Do I Need to Overwrite My Hard Drive Multiple Times?

August 2005

There are multiple standards for wiping drives, and each one recommends a certain number of hard-drive overwrites. How many times do you really need to overwrite your drive in order to keep your personal information from falling into the wrong hands?

Computer forensics expert Steve Elderkin explains below how overwriting drives makes data unusable and how many times you need to overwrite your drive in order to prevent identity theft.

  1. Article - How Many Times Do You Need to Overwrite Your Data Before It Is Truly Erased?
  2. Suggested Product - Effectively and Permanently Wipe Data with WipeDrive

How Many Times Do You Need to Overwrite Your Data Before It Is Truly Erased?

Many people have asked questions such as "Why do programs like WipeDrive have so many options for overwriting the hard drive of a computer?" "Why is there not just one way of wiping the data?" and "Which option is right for my circumstances?"

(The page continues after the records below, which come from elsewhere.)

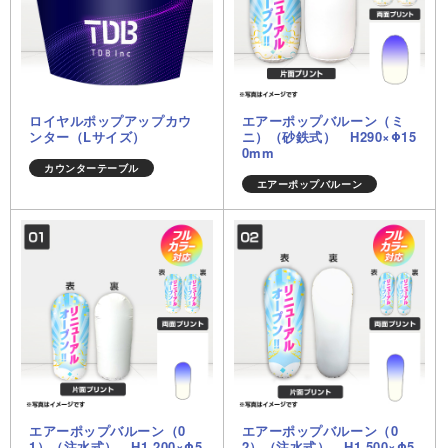
ロイヤルポップアップカウ
エアーポップバルーン（ミ
ンター（Lサイズ）
ニ）（砂鉄式） H290×Φ15
0mm
カウンターテーブル
エアーポップバルーン
エアーポップバルーン（0
エアーポップバルーン（0
1）（注水式） H1,200×Φ5
2）（注水式） H1,500×Φ5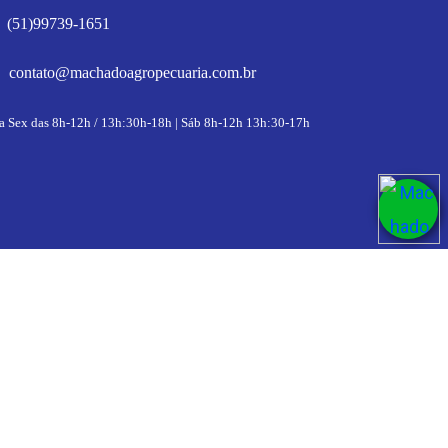
(51)99739-1651
contato@machadoagropecuaria.com.br
a Sex das 8h-12h / 13h:30h-18h | Sáb 8h-12h 13h:30-17h
romoções
Ok
COMPRE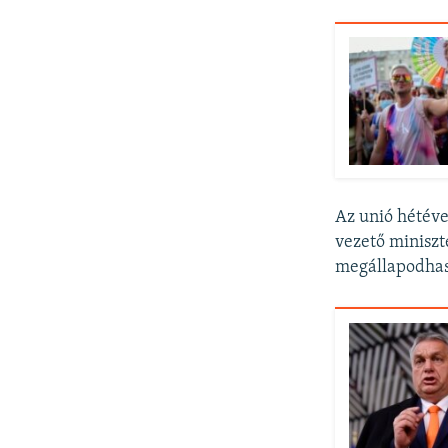
Az unió hétéve
vezető miniszt
megállapodhas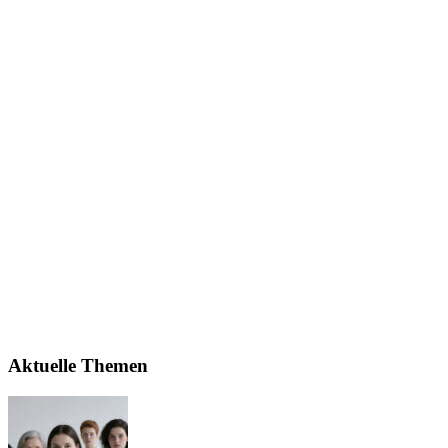
Aktuelle Themen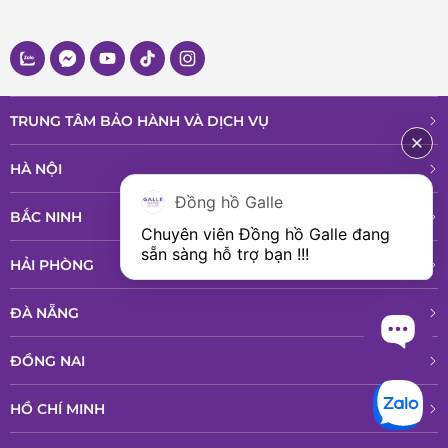
TRUNG TÂM BẢO HÀNH VÀ DỊCH VỤ
HÀ NỘI
Đồng hồ Galle
BẮC NINH
Chuyên viên Đồng hồ Galle đang 
sẵn sàng hỗ trợ bạn !!!
HẢI PHÒNG
ĐÀ NẴNG
ĐỒNG NAI
HỒ CHÍ MINH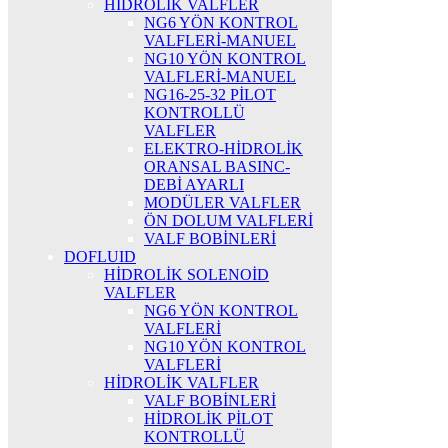
HİDROLİK VALFLER
NG6 YÖN KONTROL
VALFLERİ-MANUEL
NG10 YÖN KONTROL
VALFLERİ-MANUEL
NG16-25-32 PİLOT
KONTROLLÜ
VALFLER
ELEKTRO-HİDROLİK
ORANSAL BASINC-
DEBİ AYARLI
MODÜLER VALFLER
ÖN DOLUM VALFLERİ
VALF BOBİNLERİ
DOFLUID
HİDROLİK SOLENOİD
VALFLER
NG6 YÖN KONTROL
VALFLERİ
NG10 YÖN KONTROL
VALFLERİ
HİDROLİK VALFLER
VALF BOBİNLERİ
HİDROLİK PİLOT
KONTROLLÜ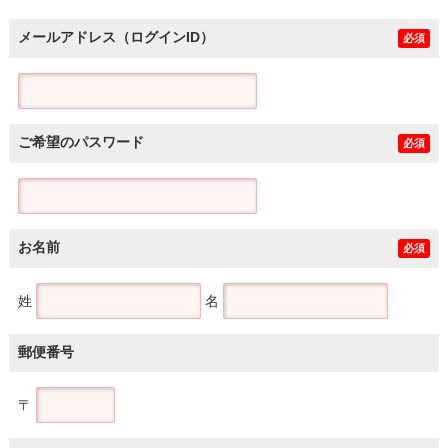
メールアドレス（ログインID）
必須
ご希望のパスワード
必須
お名前
必須
姓
名
郵便番号
〒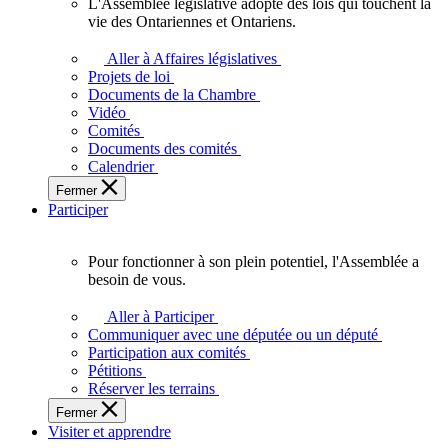
L'Assemblée législative adopte des lois qui touchent la
L'Assemblée
vie des Ontariennes et Ontariens.
législative
adopte
Aller à Affaires législatives
des
Projets de loi
lois
Documents de la Chambre
qui
Vidéo
touchent
Comités
la
Documents des comités
vie
Calendrier
des
Fermer
Ontariennes
Participer
et
Ontariens.
Pour fonctionner à son plein potentiel, l'Assemblée a
Pour
besoin de vous.
fonctionner
à
Aller à Participer
son
Communiquer avec une députée ou un député
plein
Participation aux comités
potentiel,
Pétitions
l'Assemblée
Réserver les terrains
a
Fermer
besoin
Visiter et apprendre
de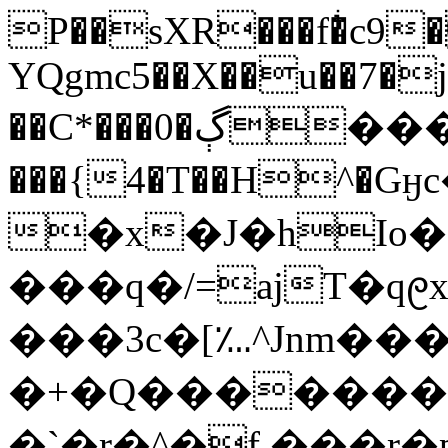
P��sXR���f�ͥc9
YQgmc5��X��u��7�j
��C*���0�ڳ���z��M9ҫ�Y2�>��\P�.�)�*��5U�KۀZZ�
���{4�T��H^
�x�J�hIo�
���q�/=ajT�q᧙
���3c�[؊^Jnm�
�+�Q��������O�(��!6�.���
�`�r�^�f.���r�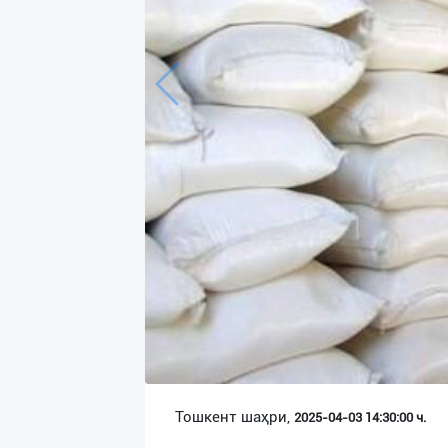
Язык
Личные
данные
Новости
2
Чаты
История
реферальных
переходов
Условия
использования
FAQ
Тошкент шаҳри,
2025-04-03 14:30:00 ч.
О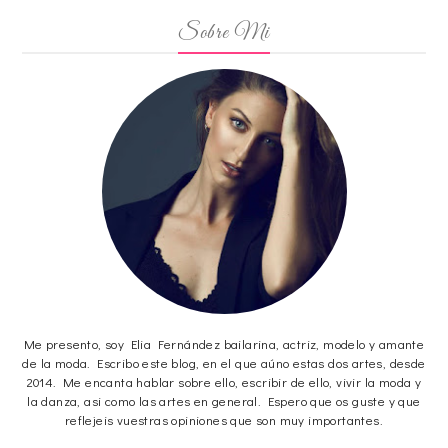
Sobre Mi
Me presento, soy Elia Fernández bailarina, actriz, modelo y amante
de la moda. Escribo este blog, en el que aúno estas dos artes, desde
2014. Me encanta hablar sobre ello, escribir de ello, vivir la moda y
la danza, asi como las artes en general. Espero que os guste y que
reflejeis vuestras opiniones que son muy importantes.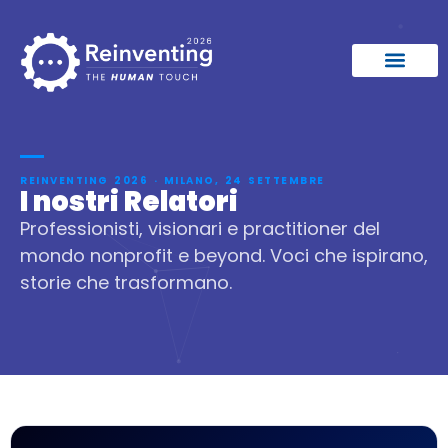
REINVENTING 2026 · MILANO, 24 SETTEMBRE
I nostri Relatori
Professionisti, visionari e practitioner del
mondo nonprofit e beyond. Voci che ispirano,
storie che trasformano.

Unfortunately, a quick search of the Internet on these topics will only make you more confused because very few people have written about them correctly. Many of the articles you would find say to destroy your hard drive with a hammer because there is no safe way to completely erase the information stored on it. This myth is absolutely false.

Why Are There Multiple Overwriting Standards?

The main reason there are so many overwriting standards is because computers change at a rapid pace. Almost all of the standards were written by government agencies as a means of sanitizing unclassified drives. However, what most people forget to take into account is that old standards were written based on the specifications of old hardware. A 10 megabyte drive from the early 1980s has a very different architecture than a modern 120 gigabyte drive.

How Have Hard Drives Changed Over the Years?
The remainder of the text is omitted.